Nierzadko metoda ta okazuje się ratunkiem na wgniecenia tzw. miękkie i szerokopowierzchniowe, które powstały np. na skutek gwałtownego osunięcia się pryzmy śniegu z budynku wprost na zaparkowany pod posesją samochód. Nawet wtedy, gdy połać dachu jest ekstremalnie wklęśnięta, można pokusić się o wypychanie. Rozwiązanie to mniej inwazyjne niż wycięcie połaci dachu – warto zawsze podjąć takie wyzwanie, a zwłaszcza w przypadku dachów fabrycznie spawanych laserowo czy klejonych. Nie należy zapominać, że naprawa z wykorzystaniem technologii bezlakierowego usuwania wgnieceń daje ogromne korzyści dla właściciela auta. Po pierwsze ogranicza utratę wartości auta. Po drugie nie ingeruje w konstrukcję auta, wspomniane wyżej wspawywanie dachu nie jest absolutnie konieczne.
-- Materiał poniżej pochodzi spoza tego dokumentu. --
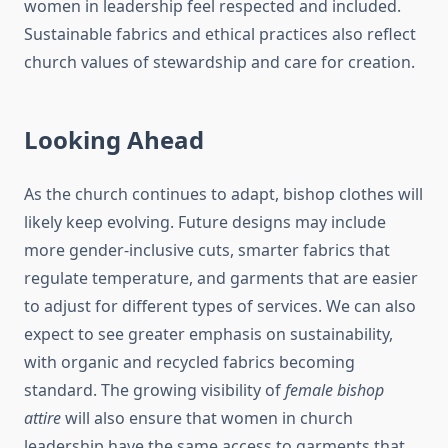
women in leadership feel respected and included.
Sustainable fabrics and ethical practices also reflect
church values of stewardship and care for creation.
Looking Ahead
As the church continues to adapt, bishop clothes will
likely keep evolving. Future designs may include
more gender-inclusive cuts, smarter fabrics that
regulate temperature, and garments that are easier
to adjust for different types of services. We can also
expect to see greater emphasis on sustainability,
with organic and recycled fabrics becoming
standard. The growing visibility of
female bishop
attire
will also ensure that women in church
leadership have the same access to garments that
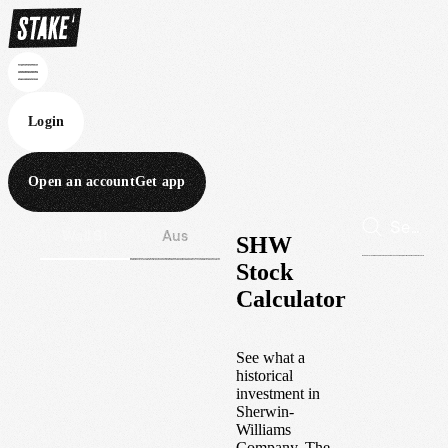
Login
Open an account
Get app
Wall St
Aus
SHW
Stock
Calculator
See what a
historical
investment in
Sherwin-
Williams
Company, The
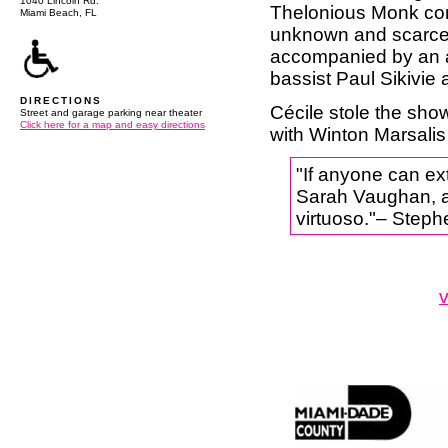
1040 Lincoln Rd.
Thelonious Monk comp
Miami Beach, FL
unknown and scarcel
accompanied by an al
bassist Paul Sikivi
DIRECTIONS
Cécile stole the sh
Street and garage parking near theater
Click here for a map and easy directions
with Winton Marsalis
"If anyone can ext
Sarah Vaughan, and
virtuoso."– Step
v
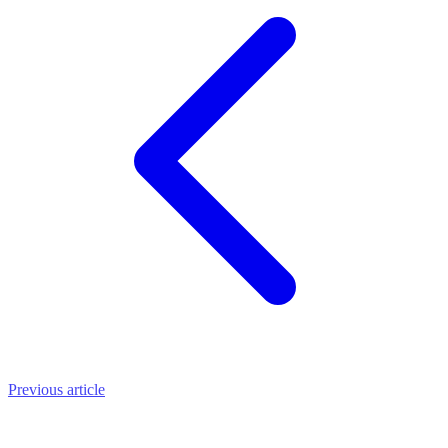
Previous article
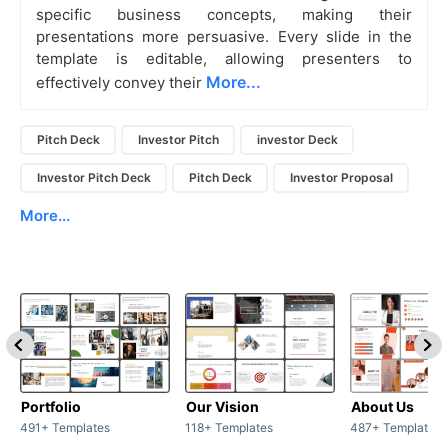
specific business concepts, making their
presentations more persuasive. Every slide in the
template is editable, allowing presenters to
More...
effectively convey their
Pitch Deck
Investor Pitch
investor Deck
Investor Pitch Deck
Pitch Deck
Investor Proposal
More...
Portfolio
Our Vision
About Us
491+ Templates
118+ Templates
487+ Templates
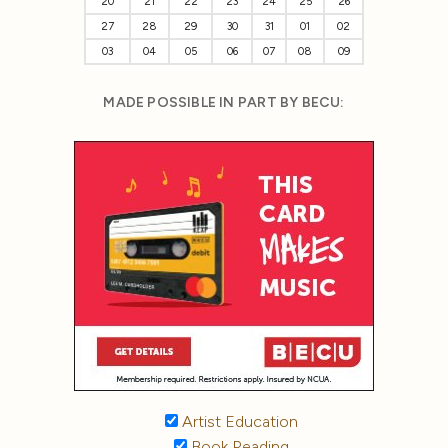
20
21
22
23
24
25
26
27
28
29
30
31
01
02
03
04
05
06
07
08
09
MADE POSSIBLE IN PART BY BECU:
Artist Education
Book Reading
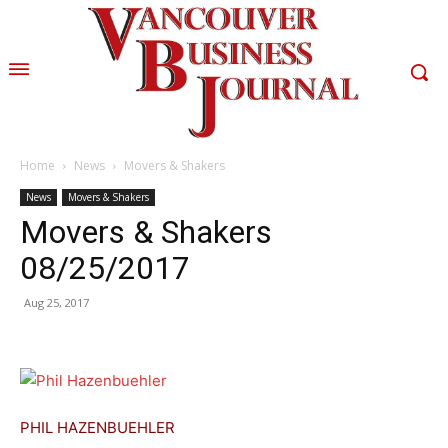
Home
News
Movers & Shakers
News
Movers & Shakers
Movers & Shakers
08/25/2017
Aug 25, 2017
PHIL HAZENBUEHLER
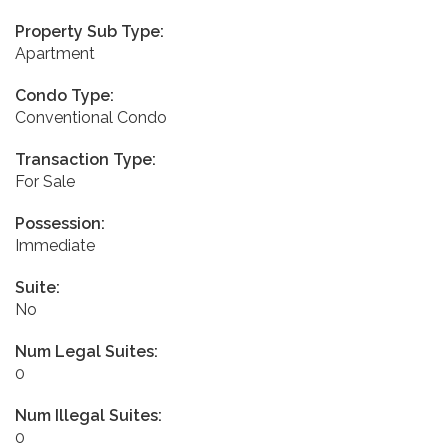
Property Sub Type:
Apartment
Condo Type:
Conventional Condo
Transaction Type:
For Sale
Possession:
Immediate
Suite:
No
Num Legal Suites:
0
Num Illegal Suites:
0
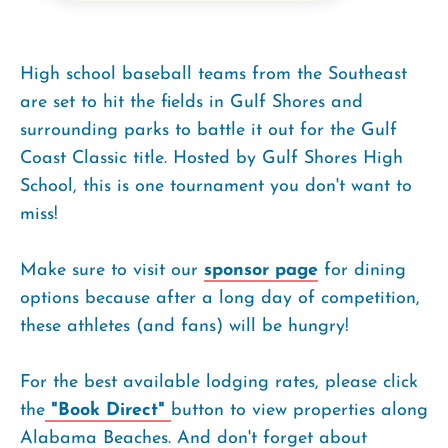
High school baseball teams from the Southeast
are set to hit the fields in Gulf Shores and
surrounding parks to battle it out for the Gulf
Coast Classic title. Hosted by Gulf Shores High
School, this is one tournament you don't want to
miss!
Make sure to visit our
sponsor page
for dining
options because after a long day of competition,
these athletes (and fans) will be hungry!
For the best available lodging rates, please click
the
"Book Direct"
button to view properties along
Alabama Beaches. And don't forget about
Ilu jest mistrzów PDR w kraju? Przepytywani najczęściej wymieniają liczbę kilkunastu, rzadziej – dwudziestu kilku. Na pewno rynek nie jest jeszcze nasycony profesjonalistami. Kurs podstawowy oferuje w kraju kilka firm. Koszt od 1500 do nawet 7000 zł obejmuje podstawowe umiejętności.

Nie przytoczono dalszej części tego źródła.